= Kamal al-Din ibn Yunus =

Irqi mathematician and chemist (1156–1242)

Kamāl al-Dīn ibn Yūnus (1156–1242) was an Iraqi Muslim polymath known for his writings on mathematics, although he also studied and taught astronomy, theology, philology, law, philosophy and medicine. For many years he taught Muslim, Christian and Jewish pupils at his own school in his native city of Mosul.

==Life==
A biography of Ibn Yūnus appears in the ʿUyūn al-anbāʾ fī ṭabaqāt al-aṭibbāʾ of Ibn Abī Uṣaybiʿa. An even longer one is found in the Wafayāt of Ibn Khallikān, whose father was a friend of Ibn Yūnus. Ibn Abī Uṣaybiʿa gives his kunya as Abū ʿImrān, while Ibn Khallikān gives it as Abū al-Fatḥ. Kamāl al-Dīn was his laqab, while his given name was Mūsā and his nasab (patronymic) was ibn Yūnus ibn Muḥammad ibn Manʿat.

Ibn Yūnus was born in Mosul in 1156 (AH 551) and studied in Baghdad. He became expert in astronomy, mathematics, medicine, theology and Greek philosophy or ḥikma. In Islamic law, he belonged to the Shāfiʿī school. He also had a reputation for philology.

Ibn Yūnus returned to Mosul to teach, setting up a school in a local mosque. He became "the most learned and sought-after teacher in the Islamic world of his generation" and "one of the main attractions of Mosul". In the words of Ibn Abī Uṣaybiʿa, he was "the paragon of the scholars and the chief of the philosophers". He taught the interpretation of the Qurʾan, the Torah and the Gospels, even attracting Christian and Jewish student. According to Bar Hebraeus, the Antiochene Christian scholar Theodore of Antioch studied al-Fārābī, Ibn Sīnā, Euclid and Ptolemy under Ibn Yūnus in Mosul and later returned there for further study. Among his other students were Naṣīr al-Dīn al-Ṭūsī, Sirāj al-Din Urmawī, ʿAlam al-Dīn Qayṣar and Athīr al-Dīn al-Abharī.

During negotiations to end the Sixth Crusade in 1229, the Emperor Frederick II sent a set of mathematical questions to Sultan al-Kāmil asking for solutions. According to al-Qazwīnī, the sultan passed them along to Ibn Yūnus, although Ibn Abī Uṣaybiʿa records that an imperial envoy was dispatched to the atabeg of Mosul, Badr al-Dīn Luʾluʾ, who sent him on to the scholar. Ibn Abī Uṣaybiʿa uses the story to demonstrate Ibn Yūnus's knowledge of "magic" (sīmiyāʾ). Since "Ibn Yūnus used to wear rough clothes without affectation and had no knowledge of the things of the world", the atabeg demanded that the scholar "prepare a splendid salon" for the envoy.

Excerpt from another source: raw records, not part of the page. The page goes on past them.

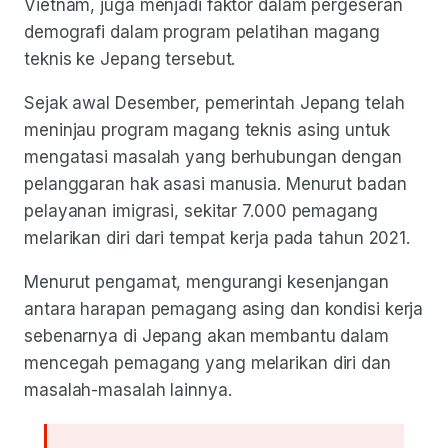
Vietnam, juga menjadi faktor dalam pergeseran
demografi dalam program pelatihan magang
teknis ke Jepang tersebut.
Sejak awal Desember, pemerintah Jepang telah
meninjau program magang teknis asing untuk
mengatasi masalah yang berhubungan dengan
pelanggaran hak asasi manusia. Menurut badan
pelayanan imigrasi, sekitar 7.000 pemagang
melarikan diri dari tempat kerja pada tahun 2021.
Menurut pengamat, mengurangi kesenjangan
antara harapan pemagang asing dan kondisi kerja
sebenarnya di Jepang akan membantu dalam
mencegah pemagang yang melarikan diri dan
masalah-masalah lainnya.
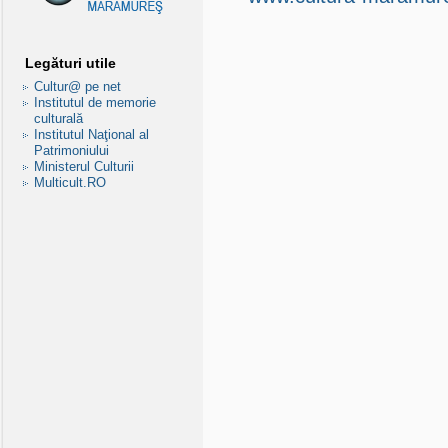
Legături utile
Cultur@ pe net
Institutul de memorie
culturală
Institutul Naţional al
Patrimoniului
Ministerul Culturii
Multicult.RO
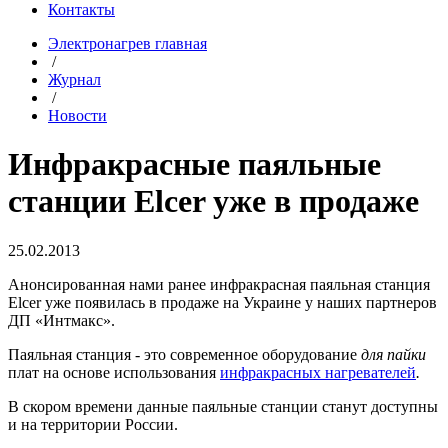
Контакты
Электронагрев главная
/
Журнал
/
Новости
Инфракрасные паяльные
станции Elcer уже в продаже
25.02.2013
Анонсированная нами ранее инфракрасная паяльная станция
Elcer уже появилась в продаже на Украине у наших партнеров
ДП «Интмакс».
Паяльная станция - это современное оборудование
для пайки
плат на основе использования
инфракрасных нагревателей
.
В скором времени данные паяльные станции станут доступны
и на территории России.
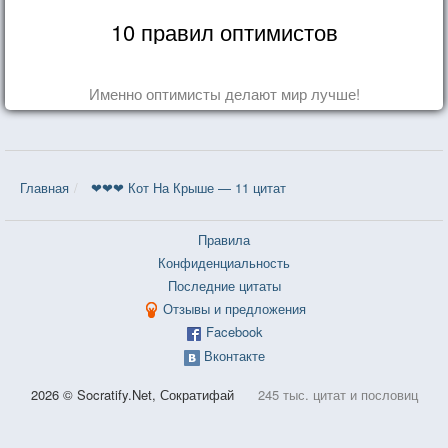
10 правил оптимистов
Именно оптимисты делают мир лучше!
Главная
❤❤❤ Кот На Крыше — 11 цитат
Правила
Конфиденциальность
Последние цитаты
Отзывы и предложения
Facebook
Вконтакте
2026 © Socratify.Net, Сократифай
245 тыс. цитат и пословиц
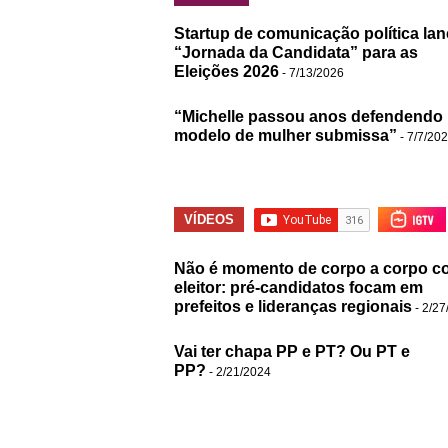
Startup de comunicação política lan
“Jornada da Candidata” para as
Eleições 2026
- 7/13/2026
“Michelle passou anos defendendo
modelo de mulher submissa”
- 7/7/20
VÍDEOS
Não é momento de corpo a corpo c
eleitor: pré-candidatos focam em
prefeitos e lideranças regionais
- 2/27
Vai ter chapa PP e PT? Ou PT e
PP?
- 2/21/2024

The scholar's students then found his room "adorned with the most beautiful and finest Byzantine carpets with a group of slaves and servants in fine clothes", but as soon as "the emissary had gone all that we had seen before vanished".

Ibn Yūnus died in Mosul in 1242 (AH 639).

==Works==
Only Ibn Yūnus's mathematical works survive. Four are known:

- Treatise on Proof of the Premise Neglected by Archimedes in His Book on the Division of a Cirlce to Seven Parts and on the Property of Its Use
- Commentary on Geometric Construction
- Treatise on Proof that it is Impossible for Two Odd Square Numbers to Exist so that Their Sum is Square
- Treatise on Proof of two Premises Neglected by Apollonius at the End of the First Book of Conic Sections

In response to a query from Frederick II, Ibn Yūnus gave a method for determining the quadrature of a circular segment. Another problem addressed by Ibn Yūnus was later used by his former student, Theodore of Antioch, to test Leonardo Fibonacci. The problem asks, for what integer values of x, y and z is each of the following sums the square of an integer:
 $x+y+z+x^2$
 $x+y+z+x^2+y^2$
 $x+y+z+x^2+y^2+z^2$

In addition to his mathematical treatises, Khayr al-Din al-Zirikli in his Alam describes a Book on Sultan's Mysteries on Stars and Paul Kunitsche reported seeing a manuscript of a treatise on the linear astrolabe, the Treatise on the Stick of Sharaf al-Ṭūsī.